Lakehouse Overview
Introducing Lakehouse
Lakehouse represents a new, open architecture that combines the best elements of data lakes and data warehouses. It combines data lake scalability and cost-effectiveness with data warehouse reliability and performance. The well known data lake format such like Apache Iceberg, Apache Paimon, Apache Hudi and Delta Lake play key roles in the Lakehouse architecture, facilitating a harmonious balance between data storage, reliability, and analytical capabilities within a single, unified platform.
Lakehouse, as a modern architecture, is effective in addressing the complex needs of data management and analytics. But they can hardly meet the scenario of real-time analytics requiring sub-second-level data freshness limited by their implementation. With these data lake formats, you will get into a contradictory situation:
- If you require low latency, then you write and commit frequently, which means many small Parquet files. This becomes inefficient for reads which must now deal with masses of small files.
- If you require read efficiency, then you accumulate data until you can write to large Parquet files, but this introduces much higher latency.
Overall, these data lake formats typically achieve data freshness at best within minute-level granularity, even under optimal usage conditions.
Streaming Lakehouse: Streaming & Lakehouse Unification
Fluss is a streaming storage supporting streaming reads and writes with sub-second low latency. With Lakehouse Storage, Fluss unifies data streaming and data Lakehouse by serving real-time streaming data on top of Lakehouse. This not only brings low latency to data Lakehouse, but also adds powerful analytics to data streams.
In order to build Streaming Lakehouse, Fluss maintains a compaction service to compact the real-time data in Fluss cluster into Lakehouse storage. The data in Fluss cluster (streaming Arrow format) is write-optimized for low-latency read and write, and the compacted data in Lakehouse (Parquet format with compressions) is read-optimized for powerful analytics and space-optimized for storing long-term data. So the data in Fluss cluster serves real-time data layer which retains days with sub-second-level freshness, and the data in Lakehouse serves historical data layer which retains months with minute-level freshness.

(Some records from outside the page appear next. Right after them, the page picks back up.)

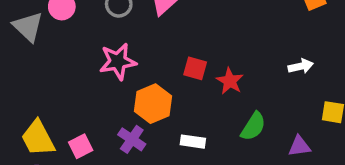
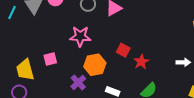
pink square: (81, 146) -> (50, 59), moved

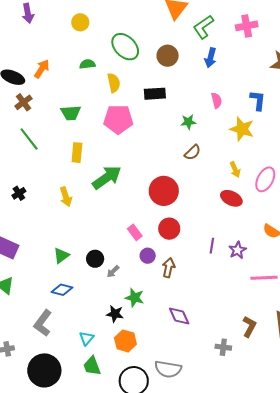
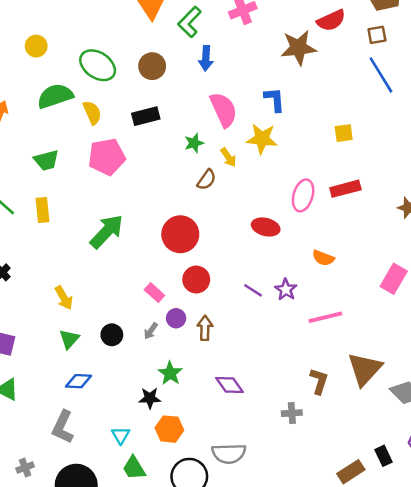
green semicircle: (87, 64) -> (55, 96), size x1.8
pink semicircle: (217, 100) -> (224, 110), size x1.8
yellow rectangle: (77, 153) -> (42, 210), moved
yellow arrow: (235, 170) -> (228, 157), moved
yellow arrow: (66, 197) -> (64, 298), moved
purple line: (212, 246) -> (253, 290), turned -56
gray arrow: (113, 271) -> (151, 331), moved
green star: (135, 298) -> (170, 373), turned 30

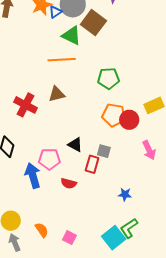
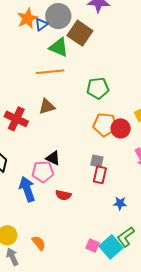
black triangle: (75, 145) -> (53, 158), moved
red rectangle: (92, 164) -> (100, 175), moved
pink square: (69, 238) -> (93, 246), moved

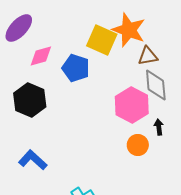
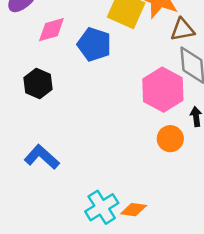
black hexagon: (30, 100) -> (38, 84), size x0.7

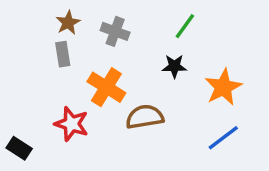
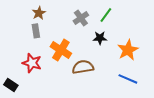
gray cross: (115, 31) -> (81, 18), moved, turned 35
red star: (72, 124) -> (32, 63), moved
blue line: (223, 138) -> (128, 79), turned 60

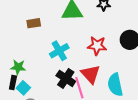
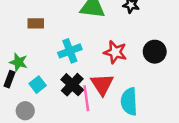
brown rectangle: (34, 23) -> (36, 23), moved
cyan square: (23, 88) -> (38, 85), moved

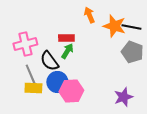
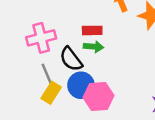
green arrow: (67, 51) -> (93, 47), turned 63
yellow rectangle: (33, 88) -> (51, 93), turned -60

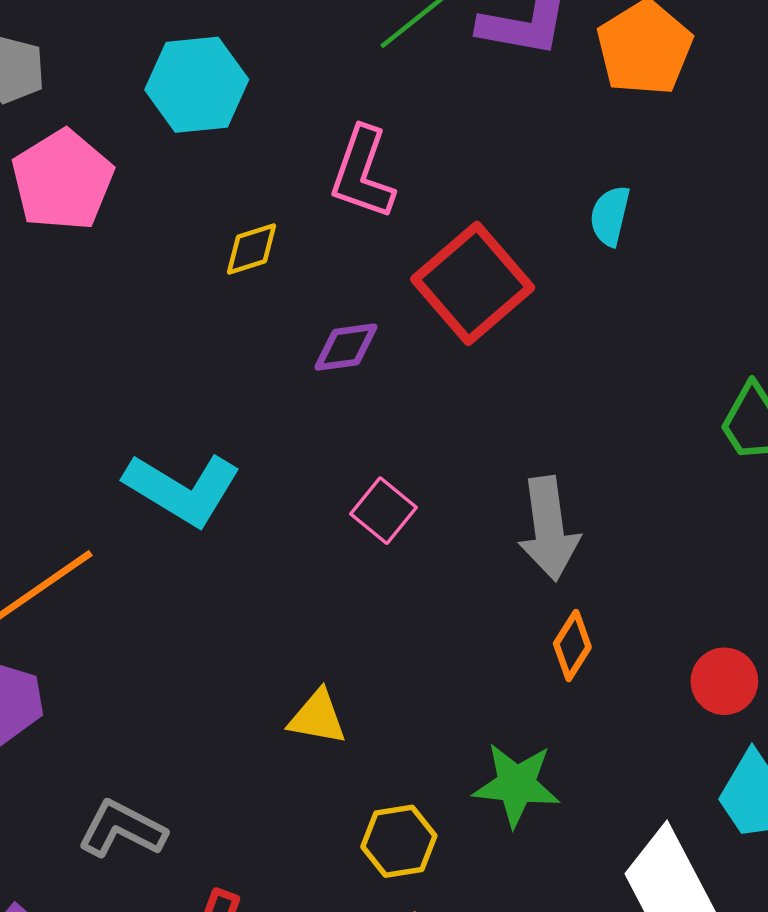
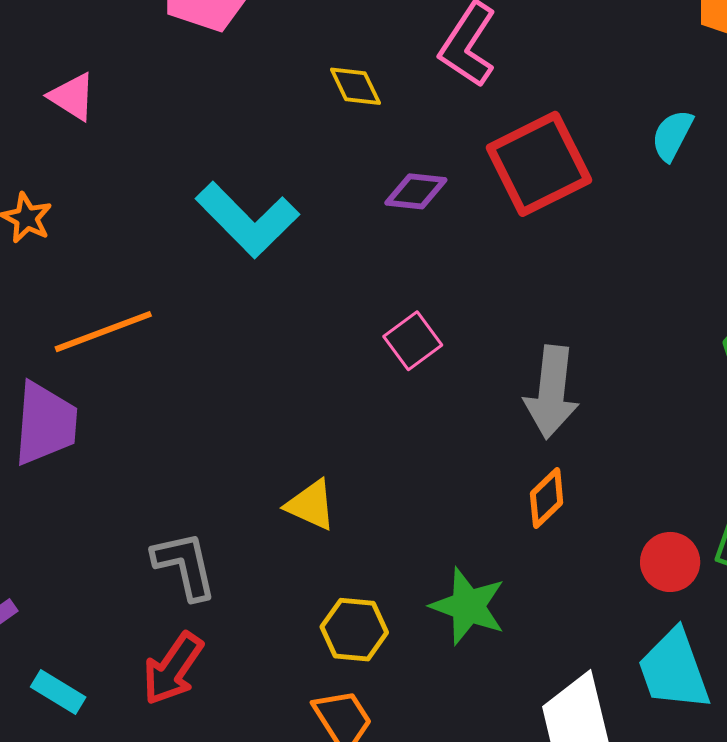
yellow diamond: (251, 249) -> (355, 86), turned 68
cyan L-shape: (182, 489) -> (247, 220), moved
gray L-shape: (122, 829) -> (185, 565), moved, turned 36

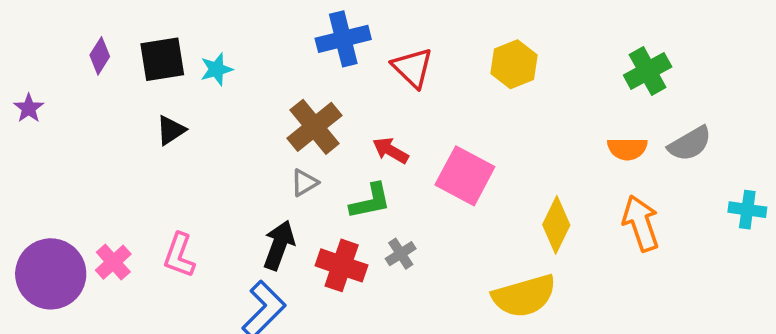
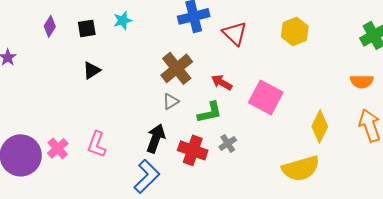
black square: (162, 59) -> (87, 28), size x0.7
cyan star: (216, 69) -> (123, 20), moved

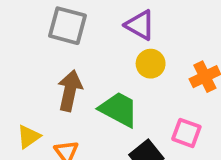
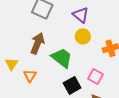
yellow triangle: (29, 137) -> (11, 64), turned -32

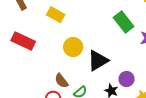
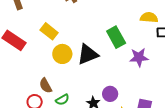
yellow rectangle: (56, 15) -> (49, 31), moved
black triangle: (98, 60) -> (88, 54), moved

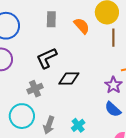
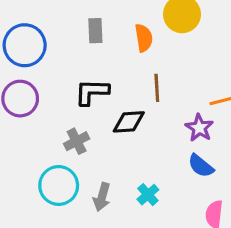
orange semicircle: (82, 26) -> (144, 38), turned 36
brown line: (113, 38) -> (157, 88), moved
black L-shape: (47, 58) -> (92, 92), turned 30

The core idea of Streaming Lakehouse is shared data and shared metadata between stream and Lakehouse, avoiding data duplication and metadata inconsistency. Some powerful features it provided are:
- Unified Metadata: Fluss provides a unified table metadata for both data in Stream and Lakehouse. So users only need to handle one table, but can access either the real-time streaming data, or the historical data, or the union of them.
- Union Reads: Compute engines perform queries on the table will read the union of the real-time streaming data and Lakehouse data. Currently, only Flink supports union reads, but more engines are on the roadmap.
- Real-Time Lakehouse: The union reads help Lakehouse evolving from near-real-time analytics to truly real-time analytics. This empowers businesses to gain more valuable insights from real-time data.
- Analytical Streams: The union reads help data streams to have the powerful analytics capabilities. This reduces complexity when developing streaming applications, simplifies debugging, and allows for immediate access to live data insights.
- Connect to Lakehouse Ecosystem: Fluss keeps the table metadata in sync with data lake catalogs while compacting data into Lakehouse. This allows external engines like Spark, StarRocks, Flink, Trino to read the data directly by connecting to the data lake catalog.
Currently, Fluss supports Paimon as Lakehouse Storage, more kinds of data lake formats are on the roadmap.